Many people are currently protesting over the new anti-extradition laws the Republic of China is debating over. If these bills are passed, then most of the laws and jurisdictions will return to China, making Hong Kong officially part of China.
Hong Kong is a neutral city, where China’s policies are far more lenient than other cities. This brings in countless immigrants and tourists who want to learn more about this politically neutral city. The city is essentially Chinese-based, but many other ethnicities come into Hong Kong for its passiveness to policies.
But this political freedom can be stripped away with the new anti-extradition law China wishes to impose. Large crowds band together and start revolting on the streets of China, with people throwing molotov cocktails at the police force, and the police force mercilessly firing at people with assault rifles.
Sophomore Sophia Kim believes that the anti-extradition laws would lead to extinguishing other cultures, especially language.
“In other cities, speaking any other language than Mandarin can get you arrested.
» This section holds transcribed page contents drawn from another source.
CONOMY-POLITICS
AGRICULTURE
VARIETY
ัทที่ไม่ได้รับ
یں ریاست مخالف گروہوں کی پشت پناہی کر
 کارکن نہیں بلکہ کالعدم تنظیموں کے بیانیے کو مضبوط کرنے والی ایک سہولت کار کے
People should have the freedom to use any language they wish, and Hong Kong is the only city they can do that in China.”
Another sophomore, Jacob Kim, has similar beliefs about the strict bills that have caused riots across the city.
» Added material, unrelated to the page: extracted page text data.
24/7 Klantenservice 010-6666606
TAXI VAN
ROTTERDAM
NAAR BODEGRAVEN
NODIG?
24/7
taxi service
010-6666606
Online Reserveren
“The government shouldn’t limit the laws of Hong Kong, because though the government believes it is right, Hong Kong is its own political state. Since they have this autonomy, they are free to make any policy they want.”
Hong Kong is not just a city, but its own political state. By imposing these laws, the Chinese government is oppressing another political state, similar to how the government does to other states, such as Timur. The Chinese government needs to understand that they do not own everything and they cannot just impose strict bills upon an autonomous political state.
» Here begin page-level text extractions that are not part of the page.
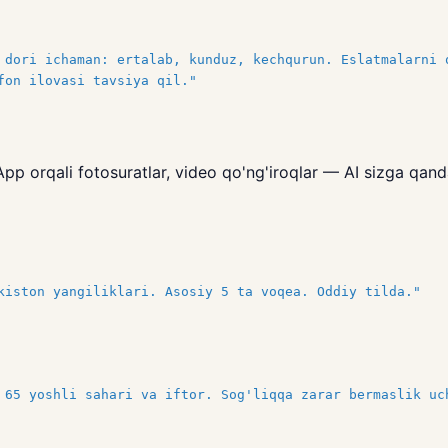
i
 dori ichaman: ertalab, kunduz, kechqurun. Eslatmalarni 
fon ilovasi tavsiya qil."
p orqali fotosuratlar, video qo'ng'iroqlar — AI sizga qanda
kiston yangiliklari. Asosiy 5 ta voqea. Oddiy tilda."
 65 yoshli sahari va iftor. Sog'liqqa zarar bermaslik uc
Should the United States stand and watch as Hong Kong is steadily devoured by the greed of the Chinese government? I believe not, and so do many others in the United States. I believe it is our job as Americans, to help our fellow revolutionaries by spreading awareness, reaching out to as many people as possible about this injustice. As a fellow democratic state, we must make sure that the protesters do not lose this fight, for they would “rather die in the fight than to slowly suffocated to death after the loss.” Let us not come to that case of death, and let’s free Hong Kong together.